Laughter is not at all a bad beginning for a friendship, and it is far the best way of ending one.

The Picture of Dorian Gray

To live is the rarest thing in the world. Most people exist, that is all.

“The Soul of Man Under Socialism”

The sure way of knowing nothing about life, is to try to make oneself useful.

“The Critic as Artist”

To be natural is to be obvious, and to be obvious is to be inartistic.

“The Critic as Artist”

A cultured Mahomedan once remarked to us, “You Christians are so occupied in misinterpreting the fourth commandment that you have never thought of making an artistic application of the second.”

“The Decay of Lying”

It is difficult not to be unjust to what one loves.

“The Critic as Artist”

There are things that are right to say, but that may be said at the wrong time and to the wrong people.

A Woman of No Importance

I can stand brute force, but brute reason is quite unbearable. There is something unfair about its use. It is hitting below the intellect.
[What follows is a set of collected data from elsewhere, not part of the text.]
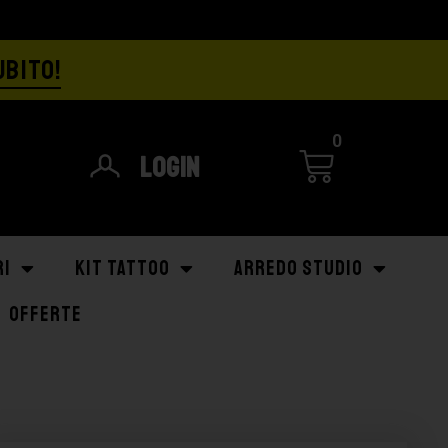
UBITO!
0
Login
RI
KIT TATTOO
ARREDO STUDIO
OFFERTE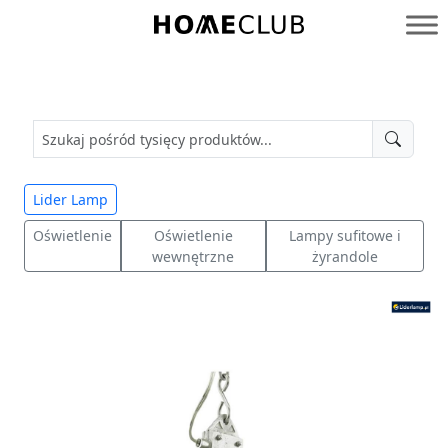
Przejdź
do
Homeclub
treści
Lider Lamp
Oświetlenie
Oświetlenie
Lampy sufitowe i
wewnętrzne
żyrandole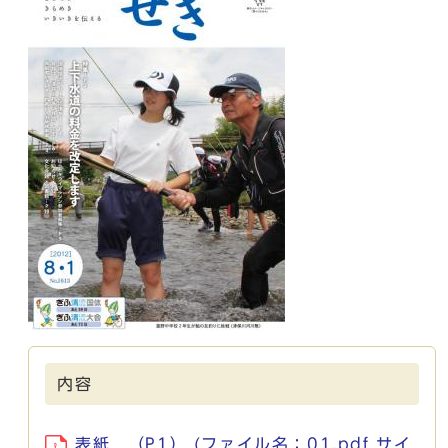
内容
表紙 （P1） (ファイル名：01.pdf サイ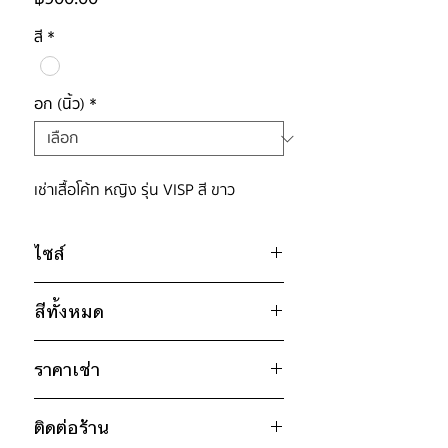
สี
*
อก (นิ้ว)
*
เช่าเสื้อโค้ท หญิง รุ่น VISP สี ขาว
ไซส์
ไซส์ : S
สีทั้งหมด
อก 42" / เอว 42" / สะโพก 42" /
ไหล่กว้าง 20" / วงแขน 20" / ยาว
ขาว
41"
ราคาเช่า
* สินค้าจริงอาจมีขนาดคลาดเคลื่อน 2-3
900฿ ต่อ 9 วัน (นับตั้งแต่วันรับถึงวัน
นิ้ว
ติดต่อร้าน
คืน)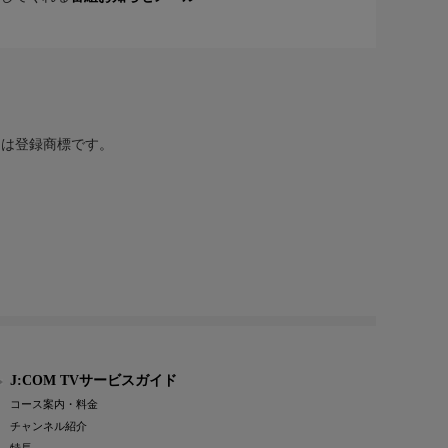
または登録商標です。
J:COM TVサービスガイド
コース案内・料金
チャンネル紹介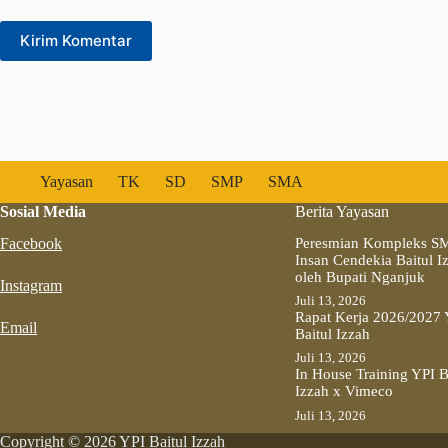
Kirim Komentar
Yayasan
TK
SD
SMP
SMA
Sosial Media
Berita Yayasan
Facebook
Peresmian Kompleks S
Insan Cendekia Baitul I
oleh Bupati Nganjuk
Instagram
Juli 13, 2026
Rapat Kerja 2026/2027 
Email
Baitul Izzah
Juli 13, 2026
In House Training YPI B
Izzah x Vimeco
Juli 13, 2026
Copyright © 2026 YPI Baitul Izzah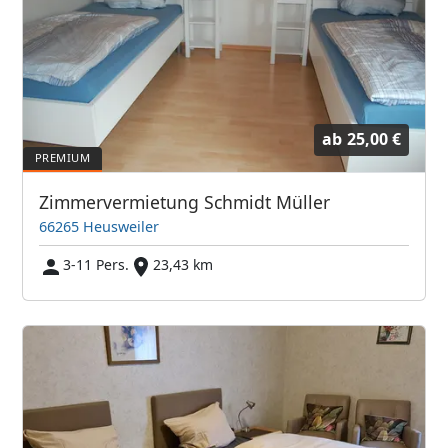
ab
25,00 €
Zimmervermietung Schmidt Müller
66265 Heusweiler
3-11 Pers.
23,43 km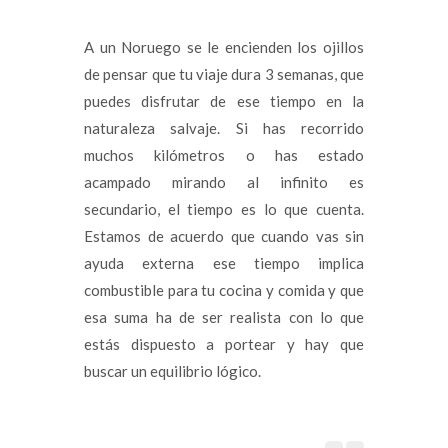
A un Noruego se le encienden los ojillos
de pensar que tu viaje dura 3 semanas, que
puedes disfrutar de ese tiempo en la
naturaleza salvaje. Si has recorrido
muchos kilómetros o has estado
acampado mirando al infinito es
secundario, el tiempo es lo que cuenta.
Estamos de acuerdo que cuando vas sin
ayuda externa ese tiempo implica
combustible para tu cocina y comida y que
esa suma ha de ser realista con lo que
estás dispuesto a portear y hay que
buscar un equilibrio lógico.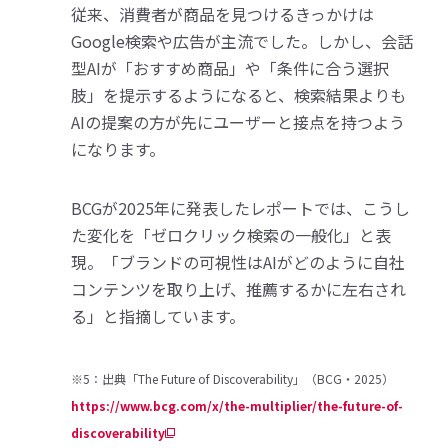
従来、消費者が商品を見つけるきっかけは
Google検索や広告が主流でした。しかし、会話
型AIが「おすすめ商品」や「条件に合う選択
肢」を提示するようになると、検索結果よりも
AIの提案の方が先にユーザーと接点を持つよう
になります。
BCGが2025年に発表したレポートでは、こうし
た変化を「ゼロクリック検索の一般化」と表
現。「ブランドの可視性はAIがどのように自社
コンテンツを取り上げ、推薦するかに左右され
る」と指摘しています。
※5：出典「The Future of Discoverability」（BCG・2025）
https://www.bcg.com/x/the-multiplier/the-future-of-
discoverability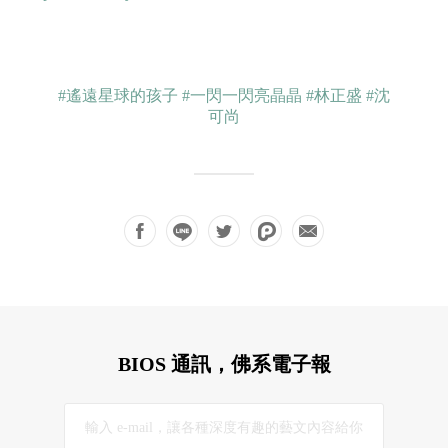
#遙遠星球的孩子
#一閃一閃亮晶晶
#林正盛
#沈
可尚
BIOS 通訊，佛系電子報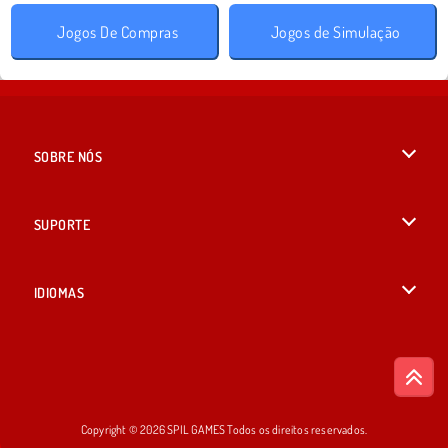
Jogos De Compras
Jogos de Simulação
SOBRE NÓS
Termos de uso
SUPORTE
Nossa política de privacidade
Ajuda
IDIOMAS
Cookies
British English
Consentimento de Cookie
Русский
Copyright © 2026 SPIL GAMES Todos os direitos reservados.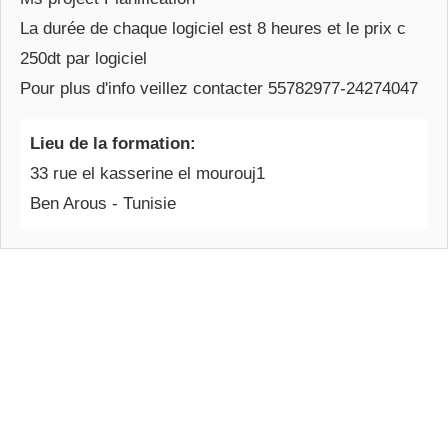
La durée de chaque logiciel est 8 heures et le prix c
250dt par logiciel
Pour plus d'info veillez contacter 55782977-24274047
Lieu de la formation:
33 rue el kasserine el mourouj1
Ben Arous - Tunisie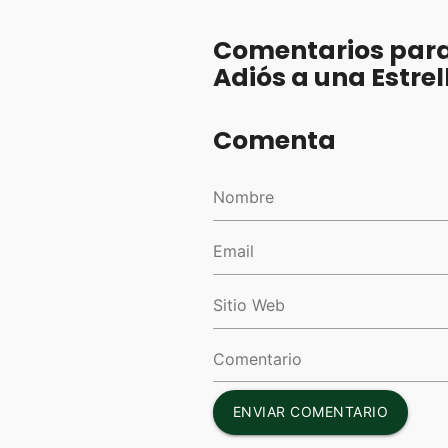
Comentarios para
Adiós a una Estrel
Comenta
ENVIAR COMENTARIO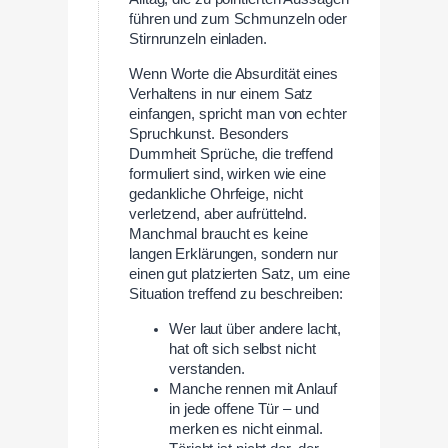
führen und zum Schmunzeln oder
Stirnrunzeln einladen.
Wenn Worte die Absurdität eines
Verhaltens in nur einem Satz
einfangen, spricht man von echter
Spruchkunst. Besonders
Dummheit Sprüche, die treffend
formuliert sind, wirken wie eine
gedankliche Ohrfeige, nicht
verletzend, aber aufrüttelnd.
Manchmal braucht es keine
langen Erklärungen, sondern nur
einen gut platzierten Satz, um eine
Situation treffend zu beschreiben:
Wer laut über andere lacht,
hat oft sich selbst nicht
verstanden.
Manche rennen mit Anlauf
in jede offene Tür – und
merken es nicht einmal.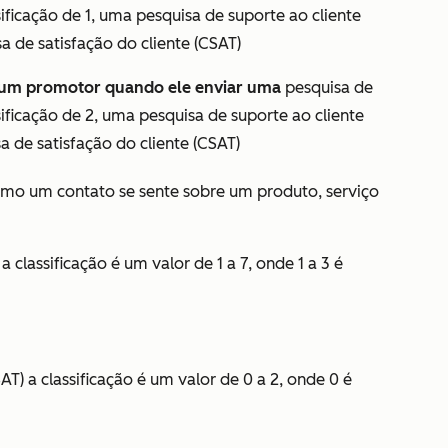
ficação de 1, uma
pesquisa de suporte ao cliente
a de satisfação do cliente (CSAT)
 um promotor quando ele enviar uma
pesquisa de
ificação de 2, uma
pesquisa de suporte ao cliente
a de satisfação do cliente (CSAT)
mo um contato se sente sobre um produto, serviço
, a classificação é um valor de 1 a 7, onde 1 a 3 é
SAT)
a classificação é um valor de 0 a 2, onde 0 é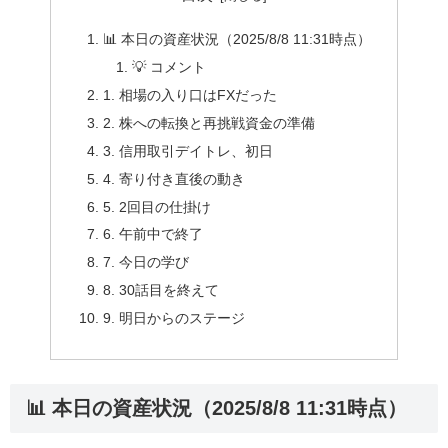
📊 本日の資産状況（2025/8/8 11:31時点）
💡 コメント
1. 相場の入り口はFXだった
2. 株への転換と再挑戦資金の準備
3. 信用取引デイトレ、初日
4. 寄り付き直後の動き
5. 2回目の仕掛け
6. 午前中で終了
7. 今日の学び
8. 30話目を終えて
9. 明日からのステージ
📊 本日の資産状況（2025/8/8 11:31時点）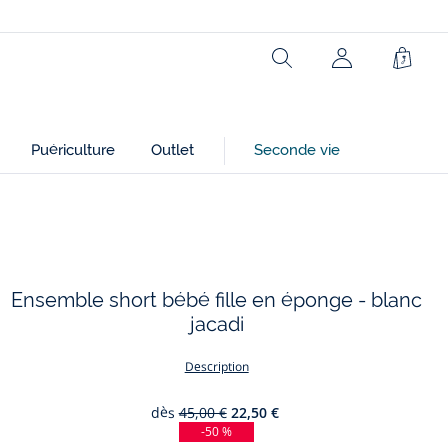
Rechercher
Mon
Panie
compte
(non
connecté)
Puériculture
Outlet
Seconde vie
Ensemble short bébé fille en éponge - blanc
jacadi
Description
dès
45,00 €
22,50 €
-50 %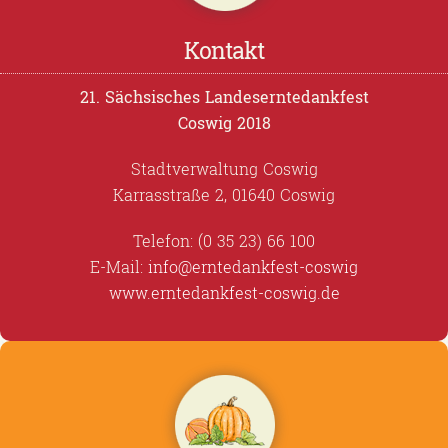
Kontakt
21. Sächsisches Landeserntedankfest
Coswig 2018
Stadtverwaltung Coswig
Karrasstraße 2, 01640 Coswig
Telefon: (0 35 23) 66 100
E-Mail:
info@erntedankfest-coswig
www.erntedankfest-coswig.de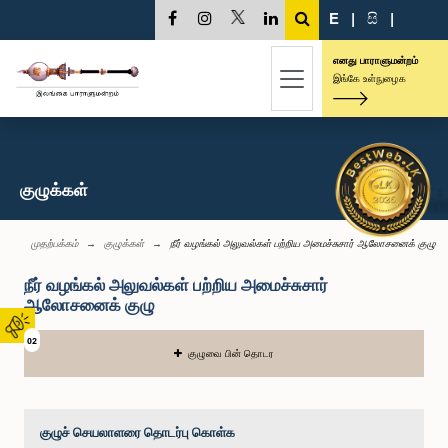
E
|
සි
|
எனது பாராளுமன்றம்
இங்கே உள்நுழைக
குழுக்கள்
முதற்பக்கம்
குழுக்கள்
நீர் வழங்கல் அலுவல்கள் பற்றிய அமைச்சுசார் ஆலோசனைக் குழு
நீர் வழங்கல் அலுவல்கள் பற்றிய அமைச்சுசார்
ஆலோசனைக் குழு
02
குழுவை பின் தொடர
குழுச் செயலாளரை தொடர்பு கொள்க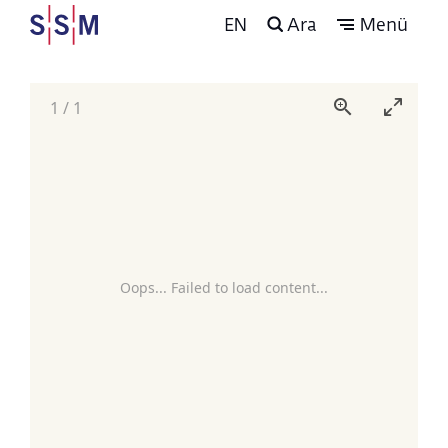
EN
Ara
Menü
1
/
1
Oops... Failed to load content...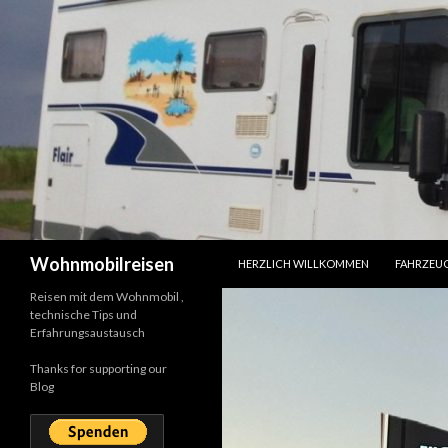
SPRINGE ZUM INHALT
Suchen
Wohnmobilreisen
HERZLICH WILLKOMMEN
FAHRZEU
Reisen mit dem Wohnmobil ,
technische Tips und
Erfahrungsaustausch
Thanks for supporting our
Blog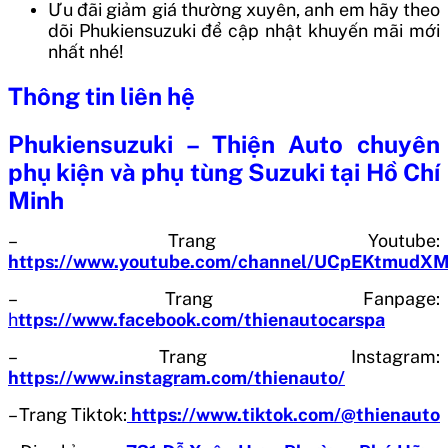
Ưu đãi giảm giá thường xuyên, anh em hãy theo
dõi Phukiensuzuki để cập nhật khuyến mãi mới
nhất nhé!
Thông tin liên hệ
Phukiensuzuki – Thiện Auto chuyên
phụ kiện và phụ tùng Suzuki tại Hồ Chí
Minh
– Trang Youtube:
https://www.youtube.com/channel/UCpEKtmud
– Trang Fanpage:
h
ttps://www.facebook.com/thienautocarspa
– Trang Instagram:
https://www.instagram.com/thienauto/
– Trang Tiktok:
https://www.tiktok.com/@thienauto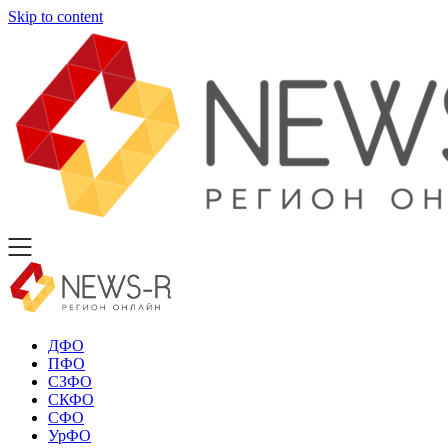
Skip to content
ДФО
ПФО
СЗФО
СКФО
СФО
УрФО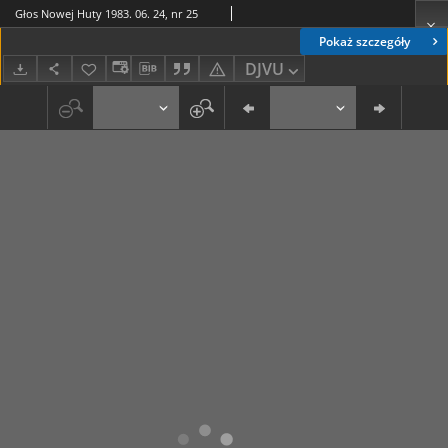
Głos Nowej Huty 1983. 06. 24, nr 25
Pokaż szczegóły
DJVU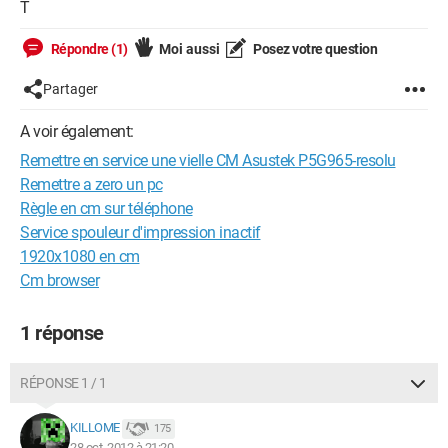
T
Répondre (1)
Moi aussi
Posez votre question
Partager
A voir également:
Remettre en service une vielle CM Asustek P5G965-resolu
Remettre a zero un pc
Règle en cm sur téléphone
Service spouleur d'impression inactif
1920x1080 en cm
Cm browser
1 réponse
RÉPONSE 1 / 1
KILLOME
175
28 oct. 2012 à 21:20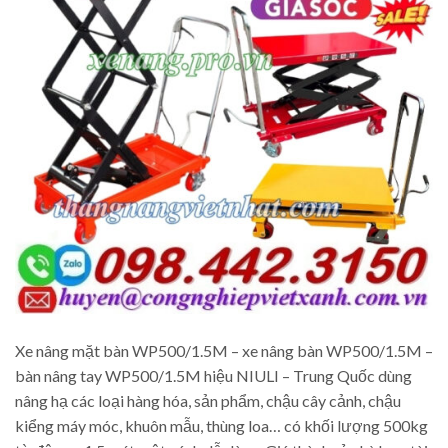
Xe nâng mặt bàn WP500/1.5M – xe nâng bàn WP500/1.5M –
bàn nâng tay WP500/1.5M hiệu NIULI – Trung Quốc dùng
nâng hạ các loại hàng hóa, sản phẩm, chậu cây cảnh, chậu
kiểng máy móc, khuôn mẫu, thùng loa… có khối lượng 500kg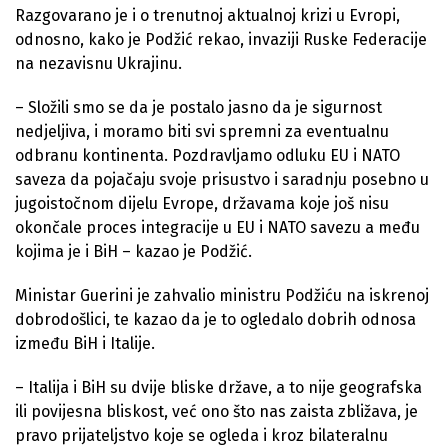
Razgovarano je i o trenutnoj aktualnoj krizi u Evropi,
odnosno, kako je Podžić rekao, invaziji Ruske Federacije
na nezavisnu Ukrajinu.
– Složili smo se da je postalo jasno da je sigurnost
nedjeljiva, i moramo biti svi spremni za eventualnu
odbranu kontinenta. Pozdravljamo odluku EU i NATO
saveza da pojačaju svoje prisustvo i saradnju posebno u
jugoistočnom dijelu Evrope, državama koje još nisu
okončale proces integracije u EU i NATO savezu a među
kojima je i BiH – kazao je Podžić.
Ministar Guerini je zahvalio ministru Podžiću na iskrenoj
dobrodošlici, te kazao da je to ogledalo dobrih odnosa
između BiH i Italije.
– Italija i BiH su dvije bliske države, a to nije geografska
ili povijesna bliskost, već ono što nas zaista zbližava, je
pravo prijateljstvo koje se ogleda i kroz bilateralnu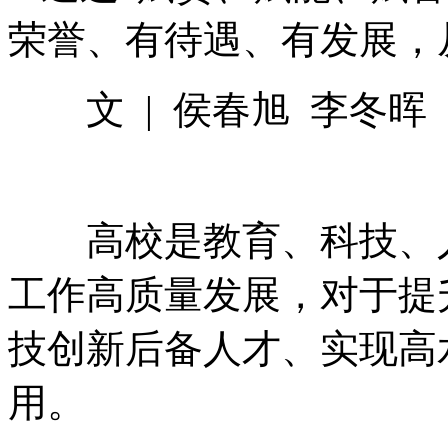
荣誉、有待遇、有发展，
文 | 侯春旭 李冬晖
高校是教育、科技、人
工作高质量发展，对于提
技创新后备人才、实现高
用。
The Picture of Dorian Gray

One should never make one’s
debut
with a scandal. One should reserve that to give an interest to one’s old age.

The Picture of Dorian Gray

Don’t talk about horrid subjects. If one doesn’t talk about a thing, it has never happened.

The Picture of Dorian Gray

Society, civilised society at least, is never very ready to believe anything to the detriment of those who are both rich and fascinating. It feels instinctively that manners are of more importance than morals....

The Picture of Dorian Gray

One should never do anything that one cannot talk about after dinner.

The Picture of Dorian Gray

Cecil Graham:
Oh! gossip is charming! History is merely gossip. But scandal is gossip made tedious by morality. Now, I never moralise. A man who moralises is usually a hypocrite, and a woman who moralises is invariably plain.

Lady Windermere’s Fan

The public has always, and in every age, been badly brought up.

“The Soul of Man under Socialism”

Lady Bracknell:
Good-afternoon, dear Algernon, I hope you are behaving well.

Algernon:
I’m feeling very well, Aunt Augusta.

Lady Bracknell:
That’s not quite the same thing. In fact the two things rarely go together.

The Importance of Being Earnest

Cecily:
Pray do! I think that whenever one has anything unpleasant to say, one should always be quite candid.

The Importance of Being Earnest

Cecily:
This is no time for wearing the shallow mask of manner. When I see a spade I call it a spade.

Gwendolen:
I am glad to say that I have never seen a spade. It is obvious that our social spheres have been widely different.

The Importance of Being Earnest

In point of fact, what is interesting about people in good Society … is the mask that each one of them wears, not the reality that lies behind the mask.